I know a lot of people will have seen this from other sources, but the people at Am Institut für Hygiene at Münster University have some very useful strain typing data on HUSEC publicly available here. You can see that there is an entry of HUSEC of serotype O104:H4, ST678 (same as the current outbreak), strain 01-09591 from 2001, carrying stx2 & terE but not saa; this matches the current HUSEC strains. On June 6, Münster university announced they had sequenced this older strain, however no data or analysis has been released yet.
Münster have also released a multiplex PCR for typing the outbreak strain, which incorporates primers for stx2, terD, rfbO (for O104) and flicH4 (for H4). So this will capture the presence of Shiga toxin, tellurite resistance, and O104:H4 serotype. Seems pretty comprehensive, although I’m not sure how useful the detection of tellurite resistance is since it seems to be quite widely distributed in enterohemorrhagic E. coli (see my tree of ter operon here).
Yesterday, BGI released their own typing scheme, targeting stx2 and what they call AFF_I-2 (primers F-CAGTCAGGAAAGTGGGAAAGC, R-AGGTCTGTATAGTGCCGTCTG). I’m pretty sure this is a typo and they mean AAF/I, i.e. aggregative adhesive fimbriae type I. Their primers target the aggC gene of the AAF/I gene cluster, see EMBL file showing off agg operon and primer binding sites here.

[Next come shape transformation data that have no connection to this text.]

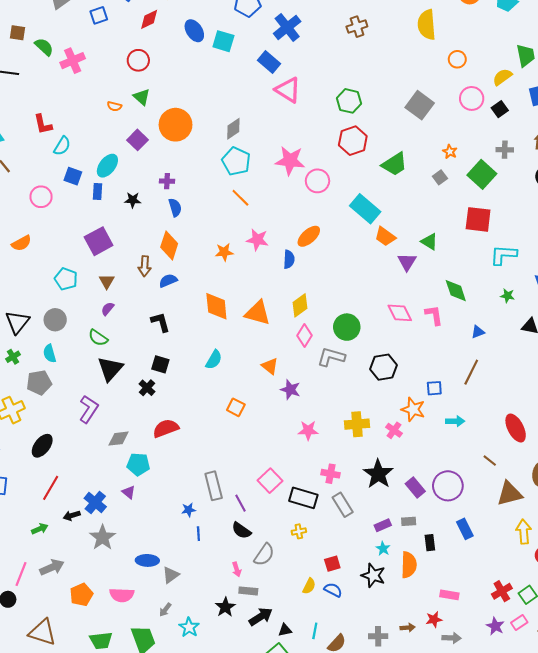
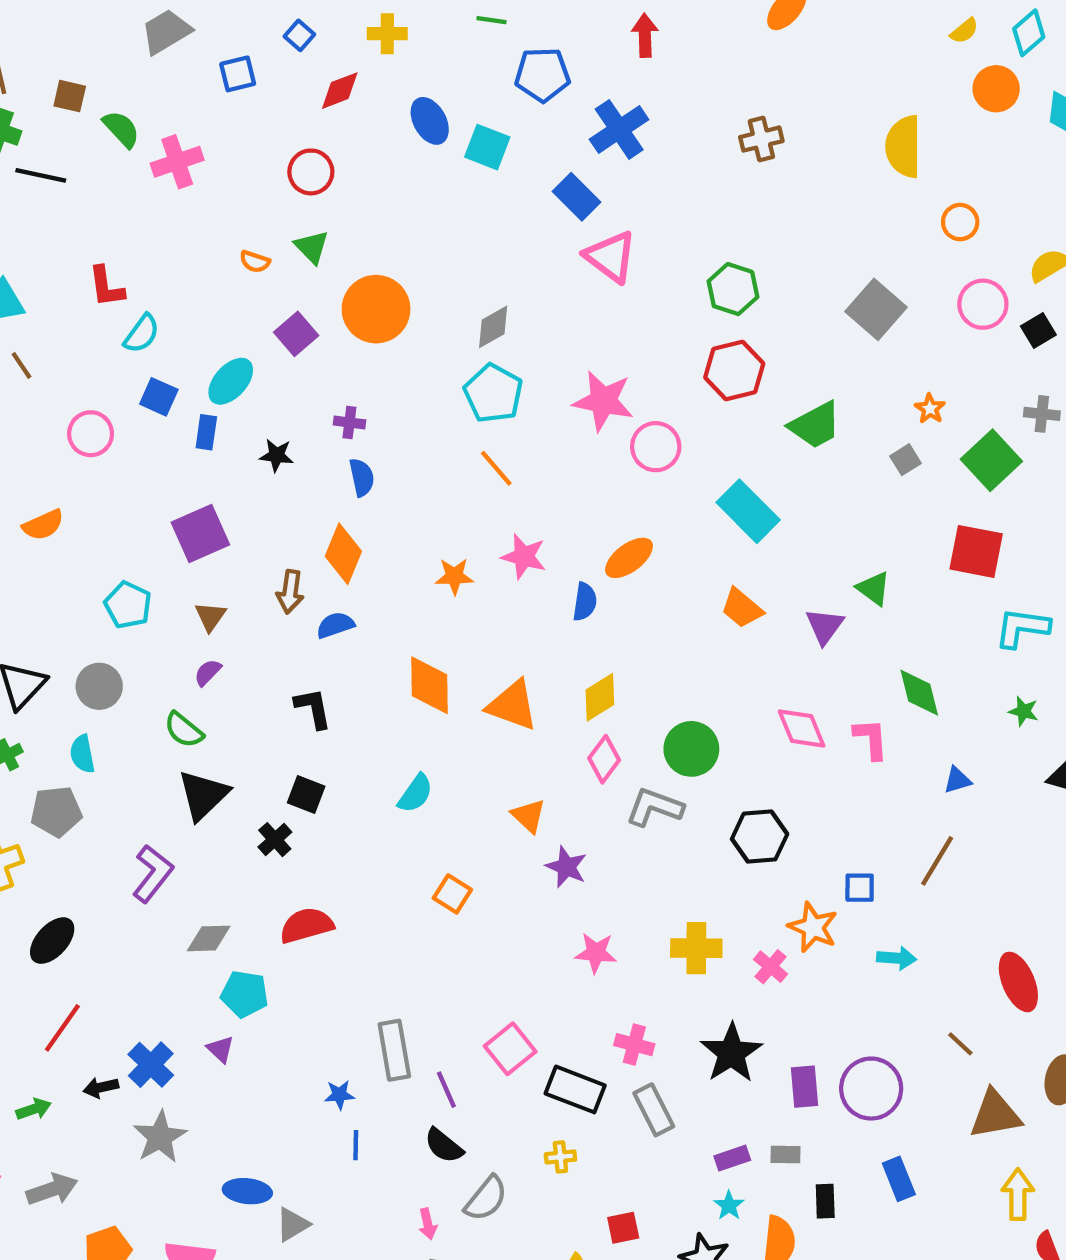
orange trapezoid: (385, 237) -> (742, 608), moved
purple rectangle: (415, 488) -> (805, 1087), turned 30

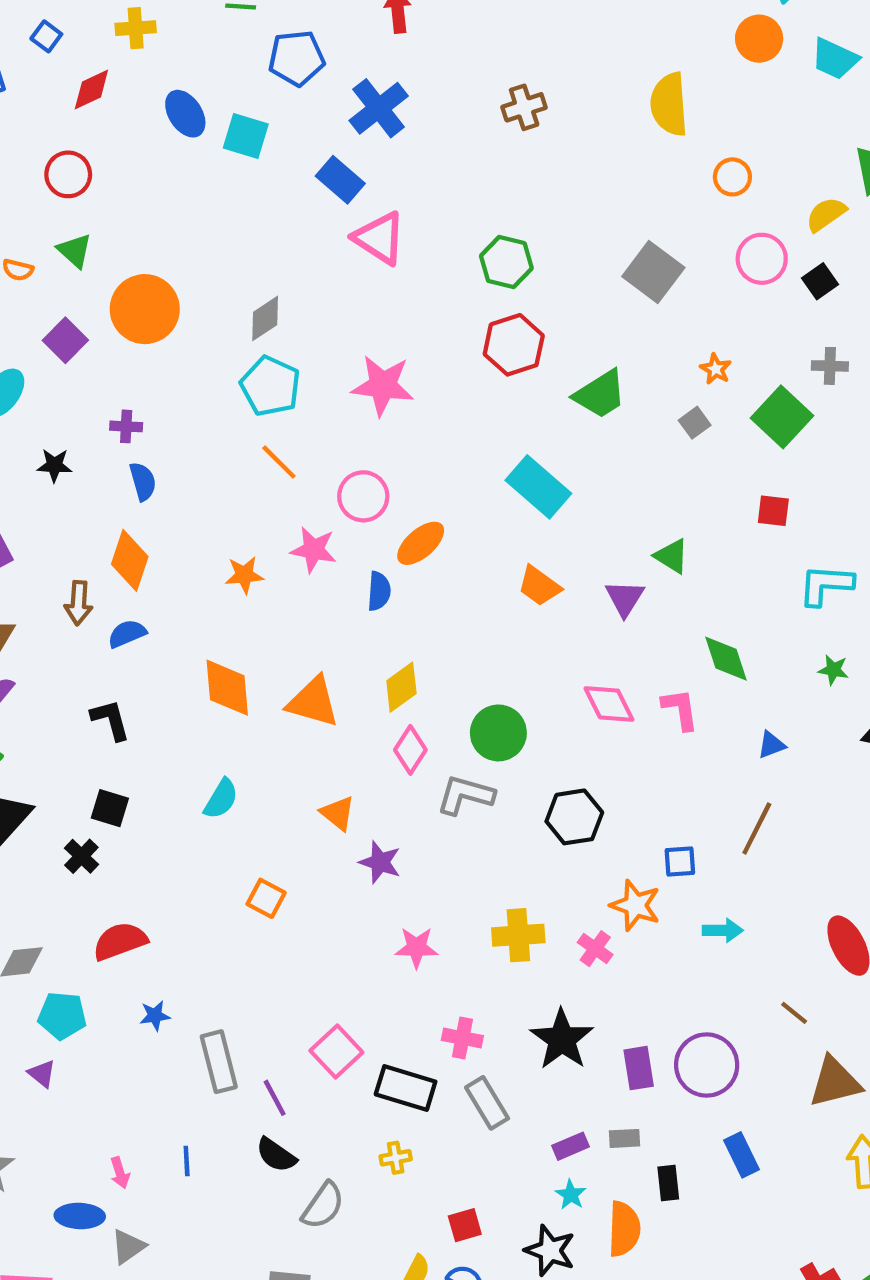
pink circle: (656, 447) -> (363, 496), moved
red square: (976, 551) -> (773, 511), size x0.6
blue star: (339, 1095) -> (155, 1016), moved
pink arrow: (428, 1224) -> (120, 1173), moved

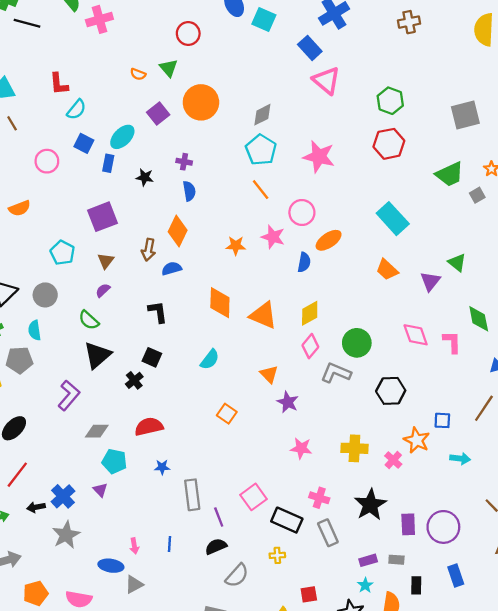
red circle: (68, 174) -> (188, 33), moved
gray square: (653, 272) -> (465, 115), turned 32
green trapezoid: (600, 394) -> (450, 174), moved
black semicircle: (276, 1155) -> (216, 546), turned 115

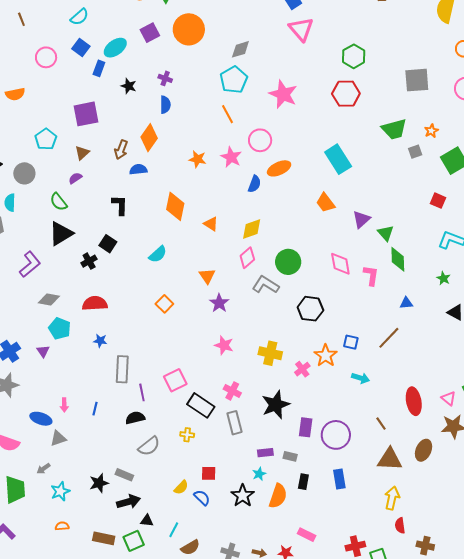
green triangle: (457, 263) -> (386, 233), moved
orange triangle: (263, 315) -> (211, 224), size x0.6

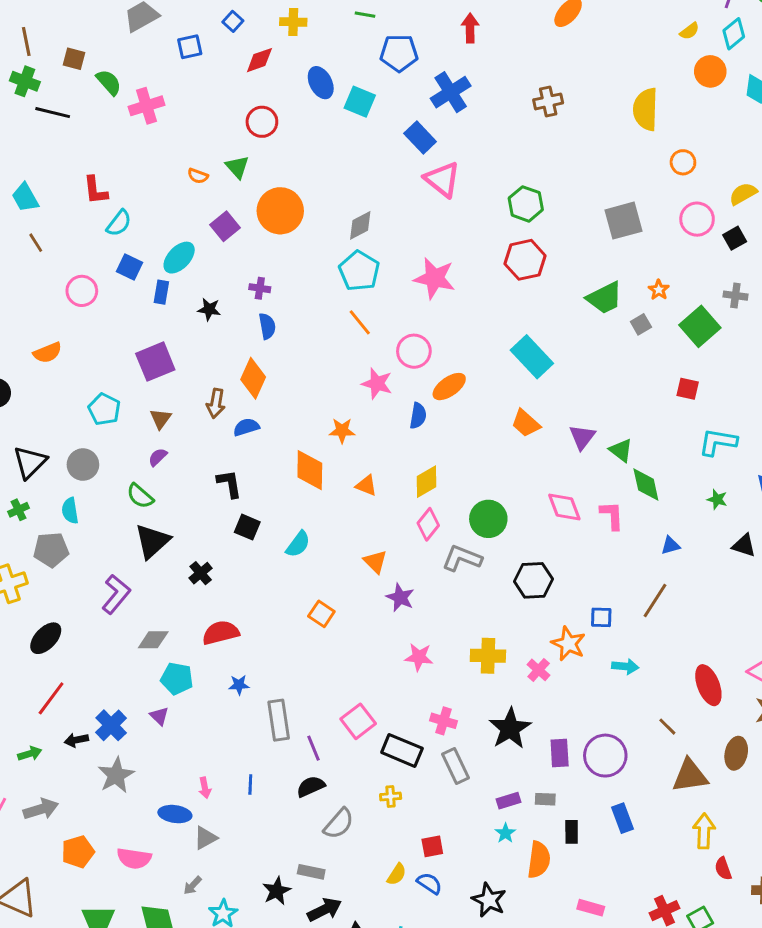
orange star: (197, 159) -> (342, 431), moved
black square: (108, 244) -> (247, 527), moved
black star: (243, 496) -> (489, 900), moved

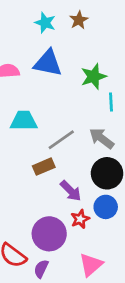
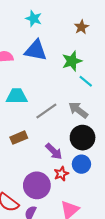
brown star: (79, 20) -> (81, 27), moved
cyan line: (111, 102) -> (86, 81), turned -48
brown rectangle: (44, 167) -> (19, 138), moved

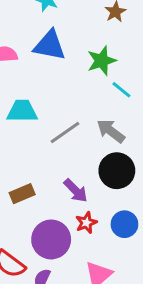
brown rectangle: (19, 138) -> (22, 194), moved
blue circle: (81, 164) -> (124, 224), moved

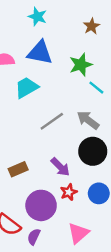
cyan trapezoid: (22, 111) -> (27, 88), moved, turned -30

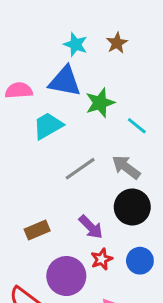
cyan star: (37, 17) -> (76, 44), moved
brown star: (92, 26) -> (117, 43), moved
green star: (81, 65) -> (100, 103), moved

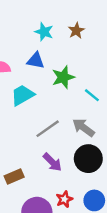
blue triangle: (65, 81) -> (36, 61), size x0.7
purple arrow: (91, 227) -> (52, 162), moved

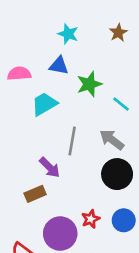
brown star: (76, 31) -> (118, 33), moved
gray line: (48, 129) -> (72, 141), turned -45
purple arrow: (52, 162) -> (50, 167), moved

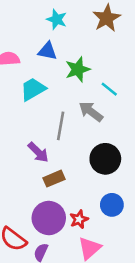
brown star: (118, 33) -> (107, 18), size x1.5
gray arrow: (112, 140) -> (91, 111), moved
brown rectangle: (35, 194) -> (54, 179), moved
red star: (91, 219) -> (79, 219), moved

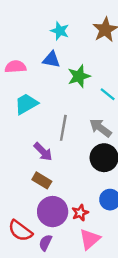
cyan trapezoid: (33, 89) -> (26, 104), moved
gray arrow: (91, 111) -> (100, 128), moved
brown rectangle: (54, 179) -> (42, 180), moved, turned 54

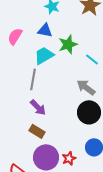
pink semicircle: (15, 67) -> (15, 36), turned -54
cyan trapezoid: (26, 104) -> (44, 55), moved
gray line: (63, 128) -> (33, 79), moved

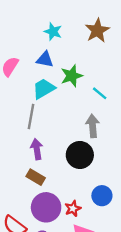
gray arrow: (86, 87) -> (93, 126), turned 48
purple arrow: (38, 107) -> (37, 149), turned -144
black circle: (89, 112) -> (80, 155), moved

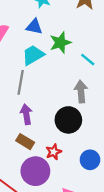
red star: (73, 209) -> (54, 152), moved

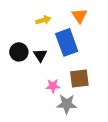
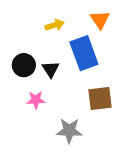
pink star: (53, 86) -> (36, 100), moved
gray star: (67, 104) -> (69, 131), moved

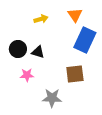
blue rectangle: (84, 53) -> (85, 40), moved, turned 45
black triangle: (51, 69) -> (38, 52), turned -40

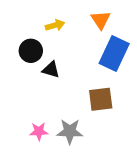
black circle: (18, 49) -> (31, 51), moved
pink star: (27, 75) -> (39, 131), moved

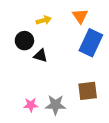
brown square: (101, 99) -> (88, 91), moved

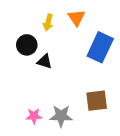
orange triangle: (80, 16) -> (77, 18), moved
yellow arrow: (44, 20) -> (48, 22), turned 120

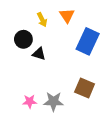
yellow arrow: (48, 22) -> (42, 20), turned -40
brown square: (97, 101) -> (85, 88), turned 30

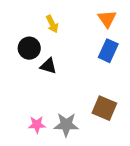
orange triangle: (67, 15) -> (107, 19), moved
blue rectangle: (88, 41) -> (108, 51), size x0.7

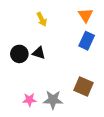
black circle: (29, 48) -> (19, 54), moved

This is exactly what I suggested a few days ago based on the detection of stx2 and AAF/I fimbrial cluster (agg operon) in the outbreak strain (as opposed to the AAF/II operon found in Ec55989). The rationale for me was that this combination tells you that you have an enteroaggregative E. coli (and a specific type of aggregative fimbriae) in combination with Shiga toxin, which tells you that it is not a typical EHEC, and is more informative than any old EAEC + shiga toxin. I don’t have access to databases which would show how rare this combination is, but given that the AAF/I cluster is not present in any GenBank genomes, I would hazard a guess it is at least somewhat rare.
So it seems to me the best option would be a combination of the two schemes – take the Münster scheme and replace terD primers with aggC primers, to end up with stx2, aggC, rfbO and flicH4. This will give a definitive diagnosis of serotype O104:H4 enteroaggregative E. coli (AAF/I type) producing Shiga-toxin.